INFORMATION SHOWN section start
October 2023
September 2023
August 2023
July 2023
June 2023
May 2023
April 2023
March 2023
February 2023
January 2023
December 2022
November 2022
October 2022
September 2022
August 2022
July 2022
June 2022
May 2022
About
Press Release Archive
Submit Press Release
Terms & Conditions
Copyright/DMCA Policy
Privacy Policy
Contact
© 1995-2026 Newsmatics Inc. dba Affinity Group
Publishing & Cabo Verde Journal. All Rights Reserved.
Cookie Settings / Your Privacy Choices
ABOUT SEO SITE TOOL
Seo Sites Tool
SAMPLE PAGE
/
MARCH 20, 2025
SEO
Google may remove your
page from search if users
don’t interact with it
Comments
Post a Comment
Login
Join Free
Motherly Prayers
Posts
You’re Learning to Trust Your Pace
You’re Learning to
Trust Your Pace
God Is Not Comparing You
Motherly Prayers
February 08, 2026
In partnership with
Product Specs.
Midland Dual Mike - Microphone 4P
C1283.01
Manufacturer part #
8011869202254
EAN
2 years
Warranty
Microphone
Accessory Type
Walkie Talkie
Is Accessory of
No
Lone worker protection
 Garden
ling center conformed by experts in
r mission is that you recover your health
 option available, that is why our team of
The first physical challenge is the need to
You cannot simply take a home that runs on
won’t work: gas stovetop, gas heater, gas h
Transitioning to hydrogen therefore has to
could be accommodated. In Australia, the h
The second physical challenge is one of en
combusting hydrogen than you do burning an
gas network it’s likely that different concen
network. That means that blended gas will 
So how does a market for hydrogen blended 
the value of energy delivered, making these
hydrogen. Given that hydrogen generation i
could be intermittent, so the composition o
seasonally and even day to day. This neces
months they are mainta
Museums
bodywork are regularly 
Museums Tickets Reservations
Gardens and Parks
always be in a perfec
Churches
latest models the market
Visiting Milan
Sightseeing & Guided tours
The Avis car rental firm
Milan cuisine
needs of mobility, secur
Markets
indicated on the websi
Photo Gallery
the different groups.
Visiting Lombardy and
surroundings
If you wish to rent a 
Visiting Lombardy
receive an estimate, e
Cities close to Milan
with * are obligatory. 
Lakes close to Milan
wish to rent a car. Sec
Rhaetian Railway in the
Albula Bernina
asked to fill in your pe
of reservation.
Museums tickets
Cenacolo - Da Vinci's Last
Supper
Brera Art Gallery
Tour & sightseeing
INFORMATION SHOWN section end
Please copy out each record, character for character.

October 2023
September 2023
August 2023
July 2023
June 2023
May 2023
April 2023
March 2023
February 2023
January 2023
December 2022
November 2022
October 2022
September 2022
August 2022
July 2022
June 2022
May 2022
About
Press Release Archive
Submit Press Release
Terms & Conditions
Copyright/DMCA Policy
Privacy Policy
Contact
© 1995-2026 Newsmatics Inc. dba Affinity Group
Publishing & Cabo Verde Journal. All Rights Reserved.
Cookie Settings / Your Privacy Choices
ABOUT SEO SITE TOOL
Seo Sites Tool
SAMPLE PAGE
/
MARCH 20, 2025
SEO
Google may remove your
page from search if users
don’t interact with it
Comments
Post a Comment
Login
Join Free
Motherly Prayers
Posts
You’re Learning to Trust Your Pace
You’re Learning to
Trust Your Pace
God Is Not Comparing You
Motherly Prayers
February 08, 2026
In partnership with
Product Specs.
Midland Dual Mike - Microphone 4P
C1283.01
Manufacturer part #
8011869202254
EAN
2 years
Warranty
Microphone
Accessory Type
Walkie Talkie
Is Accessory of
No
Lone worker protection
 Garden
ling center conformed by experts in
r mission is that you recover your health
 option available, that is why our team of
The first physical challenge is the need to
You cannot simply take a home that runs on
won’t work: gas stovetop, gas heater, gas h
Transitioning to hydrogen therefore has to
could be accommodated. In Australia, the h
The second physical challenge is one of en
combusting hydrogen than you do burning an
gas network it’s likely that different concen
network. That means that blended gas will 
So how does a market for hydrogen blended 
the value of energy delivered, making these
hydrogen. Given that hydrogen generation i
could be intermittent, so the composition o
seasonally and even day to day. This neces
months they are mainta
Museums
bodywork are regularly 
Museums Tickets Reservations
Gardens and Parks
always be in a perfec
Churches
latest models the market
Visiting Milan
Sightseeing & Guided tours
The Avis car rental firm
Milan cuisine
needs of mobility, secur
Markets
indicated on the websi
Photo Gallery
the different groups.
Visiting Lombardy and
surroundings
If you wish to rent a 
Visiting Lombardy
receive an estimate, e
Cities close to Milan
with * are obligatory. 
Lakes close to Milan
wish to rent a car. Sec
Rhaetian Railway in the
Albula Bernina
asked to fill in your pe
of reservation.
Museums tickets
Cenacolo - Da Vinci's Last
Supper
Brera Art Gallery
Tour & sightseeing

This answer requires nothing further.